As challenging as the assignment is, however, I still would like to have in hand a full-blown biography of Jesus. The Gospel writers selected events in the life of our Lord to convince selected audiences that he was, and is, the Son of God, the Messiah, our Savior. To say more did not suit their purposes. Inspired to write, they preserved what is necessary for us to know to believe in the Christ.
Jesus lived for approximately 33 years. Three of those years were given to his public ministry. It’s further estimated that the Gospels account for only a few months, at most, of the ministry of our Master.
The Christian liturgical calendar followed by many congregations lists what are called the “strong seasons” of the church year. These are Advent leading to Christmas and Lent leading to Easter.
There also is something termed “ordinary time,” which commonly consumes 33 weeks, or about eight months, of the church year. These weeks are distinguished by what they are not about. They do not include celebration by the church of the birth of Jesus or his death and resurrection, for example.
It is easier for many to be followers of Jesus during the “strong seasons.” There is that amazing star. There is that amazing empty tomb.
We, however, spend the majority of our days in “ordinary time.”
And so, I believe, did Jesus.
The ministry of Jesus grew, in large part, out of the ordinary circumstances of his life. The Scriptures give evidence of both the consistency and the method of the ministry of Jesus in five words: “He went about doing good.”
He drew from the common elements of life to teach – yokes, salt, yeast, bread, fish, sheep, grapes, coins, candles, houses, water.
It was out of life’s daily routine that Jesus summoned Peter and Andrew from their fishing with ordinary words: “Follow me.”
It is out of the ordinary places of life and out of the ordinary relationships of life that Jesus calls his followers. And the lives of disciples of Christ can remain very ordinary most of the time.
Andrew Overman is a professor specializing in religion at Macalester College in Minnesota. He has written, “Given the relatively small size of Lower Galilee and the close proximity of the Galilean places named in the Gospels, there is no need to assume that those who followed Jesus never returned home again.”

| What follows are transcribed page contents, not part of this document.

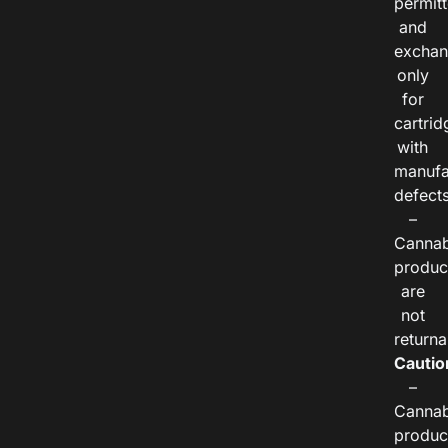
permitt
and
exchan
only
for
cartrid
with
manufa
defects
–
Cannab
produc
are
not
returna
Cautio
–
Cannab
produc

He suggested what he considers a far more likely scenario: The disciples ventured out on the road for a day or two and then returned to their homes and towns. “Jesus,” he said, “retained ties with his mother and his village, and Peter did the same with his home and village. The group was never more than a half-day to a day’s walk from their traditional homes.”
Matthew’s Gospel tells us that Jesus went to Peter’s home in Capernaum and, finding the apostle’s mother-in-law sick with a fever, healed her. Peter was the acknowledged leader of the disciples. He also was a husband with responsibilities at home.
What did Jesus do every day? We know he did much. Most of it is lost to history. John and Matthew were the only Gospel writers who knew Jesus personally. Matthew wrote primarily to convince a Jewish audience that Jesus was the promised Messiah. John wrote to convince his audience that Jesus is the Son of God, the Word that became a human being and lived with mortal man.
John wrote that if all the things Jesus did were written down one by one, “I suppose that the whole world could not hold the books that would be written.”
Though I know it’s not possible, I still long to know more about the life of Jesus that was fleshed out daily with people not so different from you and me. It was out of that setting that he called his disciples then. It’s no different now except for the passage of time.
We are summoned to follow Jesus in the everyday circumstances of our lives. We are ordinary people doing ordinary things most of the time. To the early disciples of our Lord, the invitation to “Follow me” was enough.
In seeking followers, Jesus didn’t call the qualified; he qualified the called. They received on-the-job training as they walked with him. So it is with us. As we walk with our Lord through the presence of the Holy Spirit, we deepen our relationship with him and with others.
“Follow me.” Ordinary words said in ordinary time to ordinary people – but with extraordinary results. There’s nothing ordinary about that.